With eight years left before 2030, which is the target year for all countries to have achieved the SDG targets, there is need for all hands to be on deck to ensure that necessary measures and policies are put in place. Parliamentarians, by virtue of their constitutional mandate to be policy makers, have a critical role to play to ensure that policy bottlenecks that are acting as impediments are removed. In order to promote the realisation of the SDGs, parliamentarians need to ensure that they give political incentive towards localising, implementing, and monitoring progress on the SDGs. In the last remaining years, South African Legislatures need to be in overdrive mode to ensure that they do the following to ensure that by 2030 the country realises the SDG targets:
Law-making – there is a need for parliamentarians to push for policies that are pro-poor and those that seek to reduce inequality. Parliamentarians should look at the policies put in place by government and adopt or revise the legal framework. The legal framework they should seek now to push, should be of supporting the numerous SGDs. Additionally, for the national budgets that are to be presented in the next eight years, parliamentarians need to ensure that treasury releases adequate funding towards addressing the most significant national SDG urgencies.
Policy oversight – parliamentarians should enhance their oversight role and ensure that the executive is accountable for the achievement of the SDGs. Parliament’s oversight should focus on higher social spending, targeted government transfers, and on affirmative action to diversify wealth ownership. Government measures and reforms that seek to promote private investment, jobs, and inclusive growth need serious scrutiny from parliament so that they are all inclusive and do not continue to marginalise the previously marginalised.

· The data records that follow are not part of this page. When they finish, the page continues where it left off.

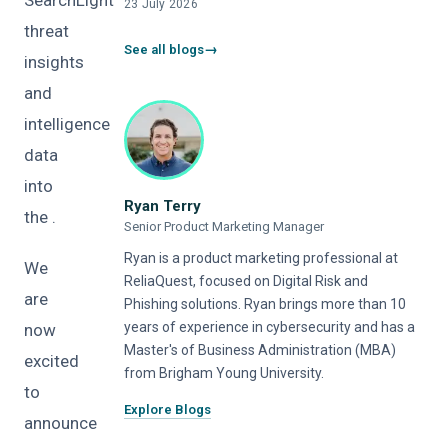
SearchLight
23 July 2026
threat
See all blogs
insights
and
intelligence
data
into
Ryan Terry
the .
Senior Product Marketing Manager
Ryan is a product marketing professional at
We
ReliaQuest, focused on Digital Risk and
are
Phishing solutions. Ryan brings more than 10
years of experience in cybersecurity and has a
now
Master's of Business Administration (MBA)
excited
from Brigham Young University.
to
Explore Blogs
announce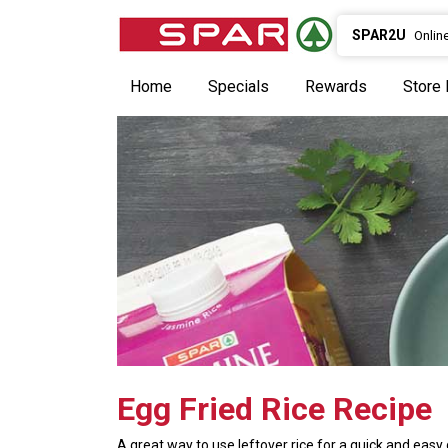
SPAR2U
Onlin
Home
Specials
Rewards
Store 
Egg Fried Rice Recipe
A great way to use leftover rice for a quick and easy 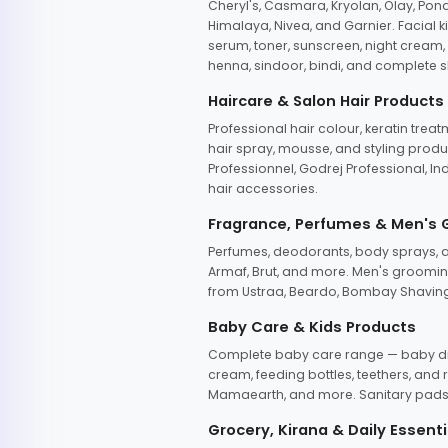
Cheryl's, Casmara, Kryolan, Olay, Pon
Himalaya, Nivea, and Garnier. Facial k
serum, toner, sunscreen, night cream, m
henna, sindoor, bindi, and complete s
Haircare & Salon Hair Products
Professional hair colour, keratin trea
hair spray, mousse, and styling produc
Professionnel, Godrej Professional, In
hair accessories.
Fragrance, Perfumes & Men's
Perfumes, deodorants, body sprays, at
Armaf, Brut, and more. Men's grooming
from Ustraa, Beardo, Bombay Shaving
Baby Care & Kids Products
Complete baby care range — baby dia
cream, feeding bottles, teethers, an
Mamaearth, and more. Sanitary pads, 
Grocery, Kirana & Daily Essenti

Representation – For the SDGs to be realised, the wishes of citizens need to be captured and addressed in every programme of action that government undertakes. The needs of all age groups, genders, religions, political parties, disabled, women and youth etc. should be included in the policy action document. Parliamentarians, while coming from different political parties, however, represent their constituencies and they have a critical role to play in ensuring that all voices are represented in the action plan.
Localisation – Development is local and for any developmental work to succeed, the local people need to have a sense of ownership of the initiative. Parliamentarians, as leaders in their respective constituencies, need to ensure that all SDG projects that seek to help the citizens are therefore localised and that locals should be part of the whole process of formulation, implementation and monitoring of the National Development Programme that seeks to feed into the bigger SDG programme.
It should be noted that the South African government has made fairly reasonable progress in pushing for the realisation of the SDGs. A number of challenges are still there in critical areas such as poverty, hunger, health, and well-being which still indicate not very good figures. While these challenges are at hand, one important thing to note is that the country has a pleasing spill-over score, which indicates how the country is better positioned in influencing positive change on other countries to realise the SDGs. Despite the major challenges that the country is facing in realising some of the goals, parliamentarians are crucial in ensuring that the country achieves the SDGs within the last remaining years. Parliamentarians need to ensure that they use their role of law making, policy oversight and representation well to ensure that SDGs are implemented in the country. As representative members, parliamentarians need to ensure that development programmes towards SDGs are localised and that citizens are included in the whole process.